▶ _Task goal_
Would you quote every entry exactly, dropping only the pictures?

▶ _Supplied data_
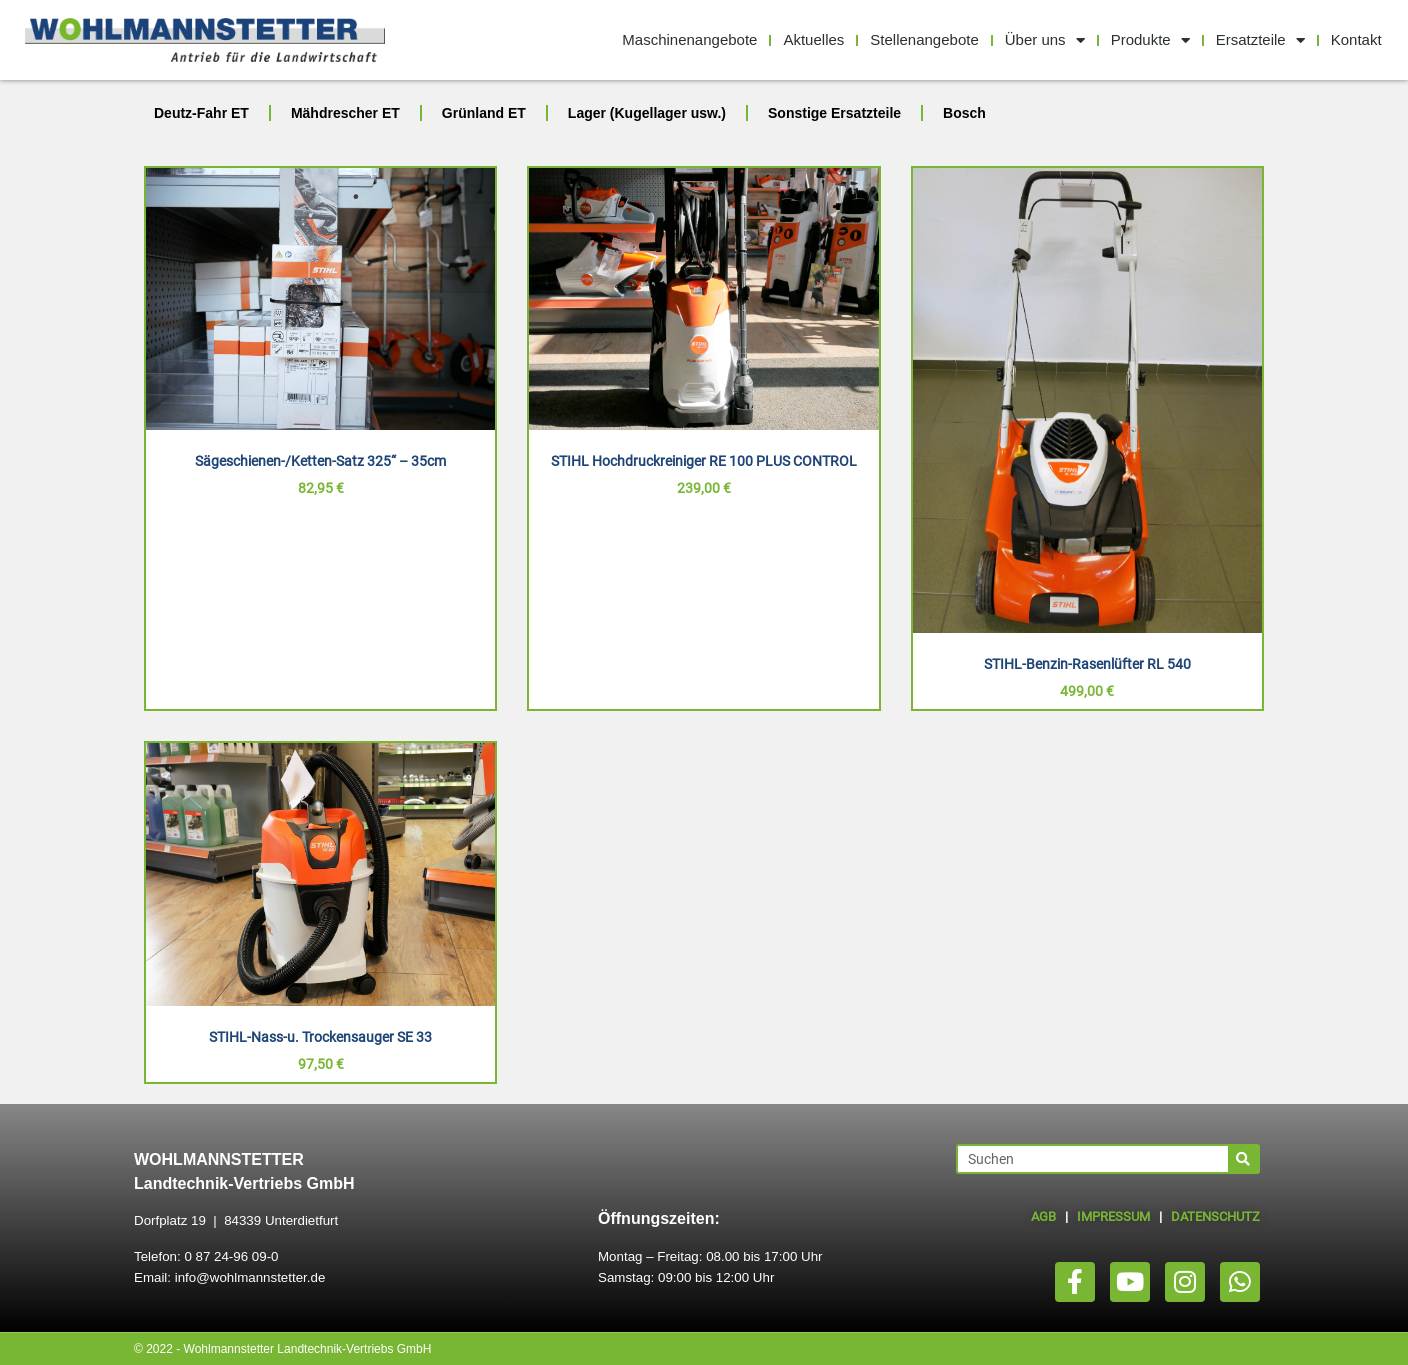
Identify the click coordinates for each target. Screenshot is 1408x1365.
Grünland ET (484, 113)
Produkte (1150, 40)
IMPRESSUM (1113, 1216)
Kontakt (1356, 39)
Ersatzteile (1260, 40)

▶ _Response_
Identify the click coordinates for each target. Screenshot is 1408x1365.
Grünland ET (484, 113)
Produkte (1150, 40)
IMPRESSUM (1113, 1216)
Kontakt (1356, 39)
Ersatzteile (1260, 40)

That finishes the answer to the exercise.